По счастью, в стане врагов не было нужного лада. Ахмат прислал для переговоров упрямого мирзу Шакира. Короля представлял не менее упрямый пан Жулкевский. Обе стороны твёрдо следовали наказам своих повелителей. Ахмат хотел соединить союзнические силы и ударить общим кулаком. Казимир предпочитал действовать с двух противоположных сторон. Татары, по его мнению, должны подойти к московским рубежам со стороны Рязанского княжества и нанести удар на Москву через Коломну. Полякам же следовало наступать с запада, тогда русские будут вынуждены сражаться в двух местах. Паны горячо доказывали, что правила высокой стратегии требуют разорения Рязанского княжества, дабы лишить Москву возможного союзника. На самом же деле они не хотели, чтобы ордынцы шли по литовским владениям, ибо в их хорошее поведение не верили. Татары, уже не раз обманутые пустыми обещаниями короля, твёрдо стояли на том, чтобы его войско находилось рядом. Мирза Шакир с любезным видом выслушивал доводы королевского посла, кивал головой и однообразно тянул: «Дзе, дзе, дзе...»[57]. Однако, как только нужно было принимать решение, он издавал неожиданный резкий крик «Ха!»[58] и качал кривым указательным пальцем. Всё начиналось сначала. Жулкевский закатывал глаза, упивался собственным красноречием и находил такие доводы, против которых не устоял бы, кажется, даже самый твёрдый лоб, но всё опять упиралось в кривой палец непоколебимого татарина.
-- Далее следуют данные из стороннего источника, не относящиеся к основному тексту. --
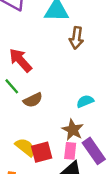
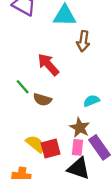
red arrow: (20, 60) -> (48, 65), moved
brown semicircle: (33, 100) -> (42, 100), turned 42

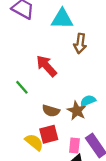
brown semicircle: (42, 100) -> (51, 111), moved
brown star: (80, 128) -> (77, 111), moved
red square: (51, 149) -> (49, 134), moved

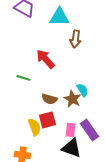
green line: (22, 87) -> (23, 78), turned -32
cyan semicircle: (88, 101) -> (82, 90), turned 80
yellow semicircle: (34, 142) -> (34, 127), turned 30

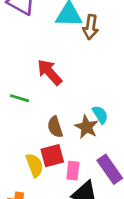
brown arrow: (75, 39) -> (91, 27), moved
brown semicircle: (49, 99) -> (55, 127), turned 56
pink rectangle: (70, 130) -> (73, 171), moved

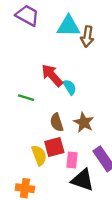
cyan semicircle: (100, 115) -> (70, 87), moved

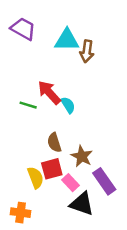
green line: (26, 98) -> (28, 105), moved
brown star: (84, 122) -> (82, 156), moved
pink rectangle: (72, 160) -> (71, 183), turned -49

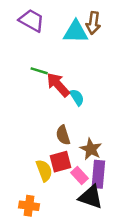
brown arrow: (87, 51) -> (93, 23), moved
green line: (28, 105) -> (39, 71), moved
purple rectangle: (104, 181) -> (98, 174), moved, turned 40

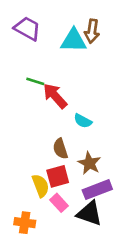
cyan semicircle: (77, 97) -> (83, 121), moved, turned 150
purple rectangle: (98, 174) -> (97, 190), turned 64
pink rectangle: (79, 176) -> (59, 203), moved

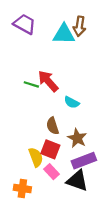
green line: (35, 81) -> (31, 84), moved
red square: (58, 176) -> (50, 149), turned 36

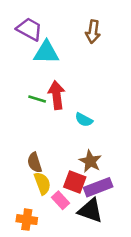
cyan triangle: (64, 34) -> (46, 52), moved
red arrow: (48, 81) -> (57, 95), turned 35
brown semicircle: (53, 126) -> (35, 163), moved
red square: (50, 149) -> (75, 182), moved

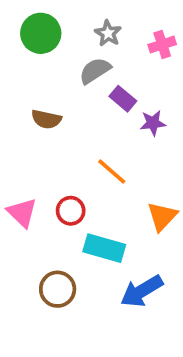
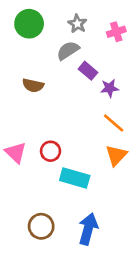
orange line: (112, 172) -> (114, 123), moved
brown circle: (58, 289) -> (41, 226), moved
blue arrow: (142, 291) -> (88, 229), moved, turned 136

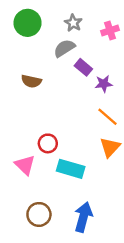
pink triangle: (16, 152) -> (25, 165), moved

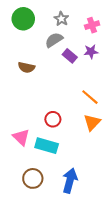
purple star: (104, 84) -> (91, 52), moved
red circle: (48, 143) -> (53, 119), moved
cyan rectangle: (71, 169) -> (47, 146), moved

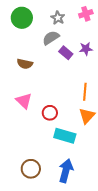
pink cross: (92, 25) -> (86, 14), moved
orange line: (90, 97) -> (85, 92), turned 54
pink triangle: (21, 137) -> (24, 101), moved
cyan rectangle: (47, 146) -> (65, 136), moved

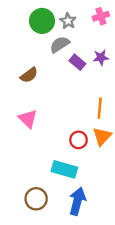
green circle: (22, 18) -> (42, 21), moved
brown semicircle: (25, 64) -> (29, 75), turned -49
red circle: (50, 113) -> (79, 140), moved
cyan rectangle: (65, 136) -> (64, 169), moved

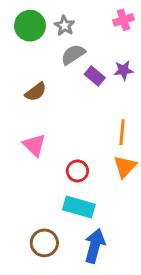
green circle: (42, 21) -> (30, 26), moved
gray star: (68, 21) -> (64, 26), moved
red circle: (79, 140) -> (77, 171), moved

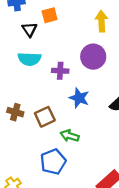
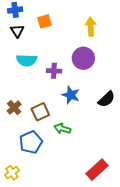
black triangle: (29, 29) -> (17, 31), moved
brown cross: (15, 112) -> (14, 108), turned 32
blue pentagon: (53, 162) -> (31, 142), moved

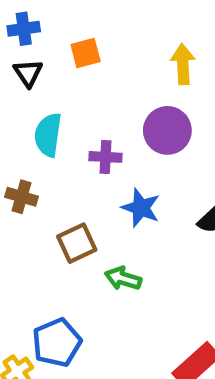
cyan semicircle: (27, 60) -> (48, 135), turned 96
brown cross: (14, 108) -> (21, 197), moved, turned -32
blue pentagon: (31, 142) -> (57, 343), moved

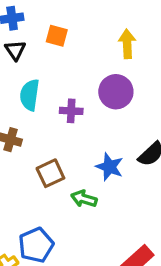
orange square: (86, 53) -> (57, 36), turned 30
blue star: (141, 208) -> (110, 167), moved

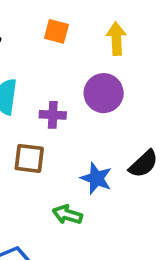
orange square: (57, 36) -> (56, 31), moved
brown square: (50, 173) -> (29, 158), moved, turned 32

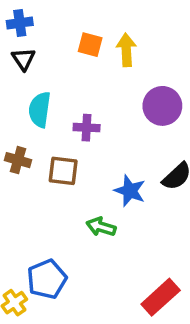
yellow arrow: (116, 39) -> (126, 50), moved
purple circle: (104, 93) -> (162, 106), moved

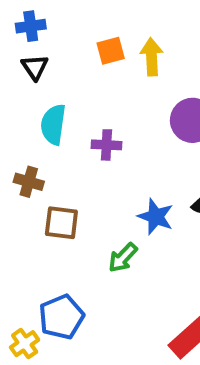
orange square: (90, 45) -> (111, 51), turned -30
brown square: (63, 171) -> (61, 223), moved
green arrow: (101, 227) -> (123, 258), turned -64

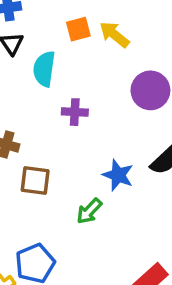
yellow arrow: (152, 57) -> (114, 35), turned -48
cyan semicircle: (53, 124) -> (44, 69), moved

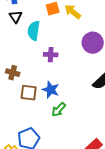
blue star: (118, 175) -> (51, 90), moved

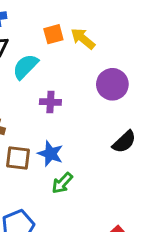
cyan semicircle: (34, 31) -> (25, 67), turned 36

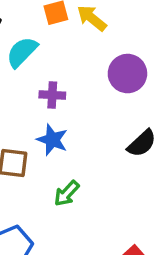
blue star: (50, 154) -> (52, 140), moved

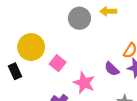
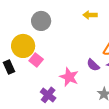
gray circle: (79, 18) -> (41, 21), moved
pink square: (58, 63) -> (36, 60), moved

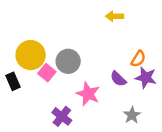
gray circle: (41, 21) -> (68, 61), moved

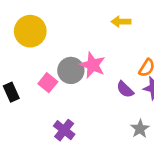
yellow circle: (31, 55) -> (30, 31), moved
pink star: (88, 94) -> (93, 65), moved

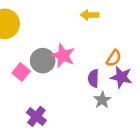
purple semicircle: (125, 89) -> (93, 78), turned 48
gray star: (140, 129) -> (102, 100), moved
Вскоре обнаружился ещё один камень преткновения. Ахмат, следуя принятому для себя плану войны, хотел, чтобы до соединения главных сил московский князь подвергался непрерывным набегам союзников, вынуждающим его держать наготове крупные военные силы. Появление под Каширой ордынского отряда следовало считать началом таких набегов. Король, однако, держался того, что ему торопиться не следует. Ведь это означало бы прямое объявление войны грозному соседу, когда войско ещё не собрано. Чем станет он защищаться, если сосед ударит в ответ всей своей силою? Опасения осторожного короля снова наткнулись на корявый палец ордынского посланца:
— Ха! Нас на войну сманил, а сам воевать не хочешь.
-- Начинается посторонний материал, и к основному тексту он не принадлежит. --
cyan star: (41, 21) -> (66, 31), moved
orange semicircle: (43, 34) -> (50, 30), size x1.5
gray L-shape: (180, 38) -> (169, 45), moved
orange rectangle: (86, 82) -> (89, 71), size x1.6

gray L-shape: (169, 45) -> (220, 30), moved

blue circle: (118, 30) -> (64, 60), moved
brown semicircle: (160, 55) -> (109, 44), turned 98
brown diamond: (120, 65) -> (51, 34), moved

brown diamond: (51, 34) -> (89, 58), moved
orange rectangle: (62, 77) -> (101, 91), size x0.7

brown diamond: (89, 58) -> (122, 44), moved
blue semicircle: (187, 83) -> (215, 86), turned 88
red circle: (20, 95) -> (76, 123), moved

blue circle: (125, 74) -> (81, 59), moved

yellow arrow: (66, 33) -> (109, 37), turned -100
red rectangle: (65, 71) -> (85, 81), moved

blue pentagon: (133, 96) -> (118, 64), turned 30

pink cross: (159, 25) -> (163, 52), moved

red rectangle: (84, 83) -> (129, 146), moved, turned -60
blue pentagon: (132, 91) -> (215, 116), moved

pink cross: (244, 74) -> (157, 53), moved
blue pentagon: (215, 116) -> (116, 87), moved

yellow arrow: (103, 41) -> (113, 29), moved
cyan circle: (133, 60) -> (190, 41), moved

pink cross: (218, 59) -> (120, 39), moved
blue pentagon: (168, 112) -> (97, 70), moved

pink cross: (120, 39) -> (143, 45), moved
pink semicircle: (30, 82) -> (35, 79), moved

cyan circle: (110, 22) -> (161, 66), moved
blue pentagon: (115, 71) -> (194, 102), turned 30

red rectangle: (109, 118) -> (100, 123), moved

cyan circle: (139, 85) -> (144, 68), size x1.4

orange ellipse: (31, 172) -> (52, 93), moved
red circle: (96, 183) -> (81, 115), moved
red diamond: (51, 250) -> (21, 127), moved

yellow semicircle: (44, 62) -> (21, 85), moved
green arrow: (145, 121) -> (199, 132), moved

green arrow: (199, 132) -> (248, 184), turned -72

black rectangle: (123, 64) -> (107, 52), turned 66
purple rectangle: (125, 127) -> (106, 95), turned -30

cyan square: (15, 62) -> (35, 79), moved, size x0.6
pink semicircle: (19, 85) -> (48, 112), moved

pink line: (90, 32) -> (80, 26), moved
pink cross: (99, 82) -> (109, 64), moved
Жулкевский высокомерно поджал губы. А что ещё оставалось делать в ответ на справедливое замечание? Участие королевских войск следовало хоть как-нибудь обозначить. Казимир вспомнил о нетерпеливо топтавшемся у границ мятеж. Андрей согласился, но выдвинул два условия: принять его на королевскую службу и подкрепить польскими рыцарями. И то, и другое обозначало явное участие Казимира в ещё не начавшейся войне и не соответствовало его осторожной политике. Следовало бы ещё поговорить с ливонцами о возможности нового нападения на русских. «Что ж из того, что они наши извечные недруги? Нужда вежлива», — рассудил король и направил к магистру своего представителя. Ну и наконец, можно науськать этих мерзких еретиков, верховских князей. Причин для нападения на соседей у тех всегда наберётся достаточно, а откреститься от разбойных действий своевольников порядочный государь всегда сумеет. Правда, к этим строптивцам нужен свой подход, и тогда король вспомнил о хитроумном Лукомском.
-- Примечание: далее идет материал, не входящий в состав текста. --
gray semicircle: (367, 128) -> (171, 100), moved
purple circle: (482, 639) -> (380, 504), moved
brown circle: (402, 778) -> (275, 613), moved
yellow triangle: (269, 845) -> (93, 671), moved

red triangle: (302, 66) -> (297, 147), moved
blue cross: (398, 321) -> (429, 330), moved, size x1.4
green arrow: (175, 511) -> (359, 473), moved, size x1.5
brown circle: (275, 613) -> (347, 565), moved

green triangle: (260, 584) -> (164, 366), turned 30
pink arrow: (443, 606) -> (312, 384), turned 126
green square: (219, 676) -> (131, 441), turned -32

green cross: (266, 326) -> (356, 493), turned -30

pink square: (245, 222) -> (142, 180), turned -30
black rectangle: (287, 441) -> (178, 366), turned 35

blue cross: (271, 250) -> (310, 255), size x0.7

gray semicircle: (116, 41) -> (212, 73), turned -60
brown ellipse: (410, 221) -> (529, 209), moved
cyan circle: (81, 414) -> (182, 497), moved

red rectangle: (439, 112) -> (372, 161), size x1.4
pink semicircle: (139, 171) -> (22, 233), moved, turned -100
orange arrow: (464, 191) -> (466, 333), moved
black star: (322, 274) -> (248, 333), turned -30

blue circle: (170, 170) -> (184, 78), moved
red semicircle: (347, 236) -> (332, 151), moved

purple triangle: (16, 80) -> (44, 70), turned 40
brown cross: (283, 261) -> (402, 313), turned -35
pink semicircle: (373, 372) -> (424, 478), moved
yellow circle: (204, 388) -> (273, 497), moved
Верховские князья по давно заведённому обычаю часто собирались вместе, чтобы торжествовать чьи-либо именины, но главным образом затем, чтобы поговорить о насущном. Ныне сбор происходил у белёвского князя Константина. Наступал решительный час борьбы с Ордою. Москва, возглавившая эту борьбу, обращалась за поддержкой ко всем русским людям и единоверцам. Верховские были на её стороне, но, связанные договорными обязательствами с королём, не могли прямо выразить своё сочувствие. Только что пришедший указ обязывал каждого из них сесть на коня и привести с собой определённое количество копий. Сомнений, против кого должны быть направлены копья, ни у кого не было. В этих условиях следовало проявлять особую осторожность, и мнения князей разделились. Те, кто непосредственно примыкал к московским рубежам, предлагали быть в одной воле с Москвою. Те, кто находился у Дикого поля, склонялись к тому, чтобы не противиться королю и не раздражать татар, по крайней мере до их прямого столкновения с Москвою. Находившиеся в центре верховских земель не хотели принимать ничью сторону, а собранное войско предлагали держать для самообороны.
Распалённые хмелем страсти кипели, один лишь Ольшанский, сохраняя видимое спокойствие, высился неколебимо, как скала посреди бушующего моря. Владения его находились в глубине литовских земель, и разорение им не угрожало. Он готов был стать на сторону московских доброжелателей, но отсутствие из Москвы ответа на ту, прошлогоднюю, грамоту обидело его и удерживало от окончательного решения.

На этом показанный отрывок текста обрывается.